As bad seeds go, Molly’s son, Cyrus, seems polite and innocuous enough at first. With his round, staring blue eyes, goldfish lips, and unhelpful shirt stretched over a huge gut, Jonah Hill looks, as always, like a slightly astonished honeydew melon. But the actor cannily dials down the schoolboy hysteria that has defined his persona in the Judd Apatow oeuvre, into a lethally seditious calm that threatens to break any second. Co-dependent doesn’t begin to describe the bond between Molly and Cyrus, who is “focusing” on a “music career” largely confined to their cramped living room, where he bangs out new-agey compositions on a synthesizer. “It’s great to have a new dad,” he tells John with imperturbable calm soon after they’ve met, then slides into the bathroom where his mother is taking a shower. By now, you’ll be less surprised than John is to learn that Molly never fully closes her bedroom door, even when there’s company sleeping over.
So begins a slow war of attrition as excruciatingly funny to watch as it is horrifying to be caught up in, a face-off between a naïve man who doesn’t know what it means to play mind games, a woman too smart not to know what she claims not to know, and her son, the emotional terrorist. Physically, they make a wildly incongruous trio, this tiny, sexy woman, her ungainly boyfriend, and the humongous son who uses every tool in his repertoire to sabotage their romance. Yet nothing—not even the carving knife Cyrus holds in his fat paw when John stumbles upon him making a midnight sandwich—is overplayed in a movie that wanders teasingly along the border between sorrow and laughter.

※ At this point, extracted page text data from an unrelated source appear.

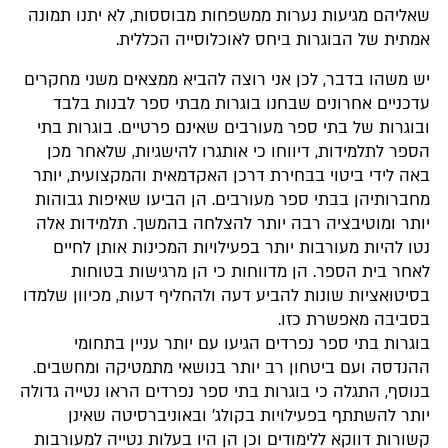
שאליהם מגיעות נערות ממשפחות מבוססות, לא יתנו תמונה
אמתית של הבוגרות ביחס לאוכלוסייה הכללית.
יש משהו בדבר, לכן אני רוצה להביא ממצאים משני מחקרים
עדכניים אחרונים שבחנו בוגרות מבתי ספר לבנות בלבד
ובוגרות של בתי ספר מעורבים שאינם פרטיים. בוגרות בתי
הספר לתלמידות, דיווחו כי אותגרו להישגיות, שלאחר מכן
באה לידי ביטוי בבחירת דרכן האקדמאית והמקצועית, יותר
מחברותיהן בבתי ספר מעורבים. הן הביעו שאיפות גבוהות
יותר ומוטיבציה רבה יותר להצלחה בהמשך. תלמידות אלה
נטו להיות מעורבות יותר בפעילויות המכינות אותן לחיים
לאחר בית הספר. הן מדווחות כי הן מרגישות בטוחות
בסיטואציות שונות להביע דעה ולהחליף דעות, מכיוון שלמדו
בסביבה מאפשרת כזו.
בוגרות בתי ספר נפרדים הגיעו עם יותר עניין בתחומי
ההנדסה ועם ביטחון רב יותר בנושאי מתמטיקה ומחשבים.
בנוסף, התגלה כי בוגרות בתי ספר נפרדים הראו נטייה גדולה
יותר להשתתף בפעילויות בקולג’ ובאוניברסיטה שאינן
קשורות דווקא ללימודים וכן הן היו בעלות נטייה למעורבות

Jay and Mark Duplass, whose enjoyably meandering first film, The Puffy Chair, was made for $15,000, direct Cyrus. The brothers come loosely associated with the mumblecore movement, membership in which, so far as I can tell, is determined by a blithe indifference to story structure. Known to employ a hair-raisingly improvisational shooting style, the Duplasses shoot in chronological order, altering the script as necessary and editing the footage they have at the end of each day. That Cyrus was made with Hollywood money (Ridley and Tony Scott, neither famous for the experimental method, are executive producers) and with big-name stars may account for the satisfying formal coherence of this hilarious, often surprising movie.
Cyrus may be a conniving monster, but he isn’t the only one here who needs to pry himself loose from an overly protective woman. How you read the ending of this wickedly ambiguous, yet strangely tender parsing of modern relationships will depend to a degree on which genre you think the film falls into, but far more on whether you think there’s such a thing, in this age of perpetual youth, as a grown-up.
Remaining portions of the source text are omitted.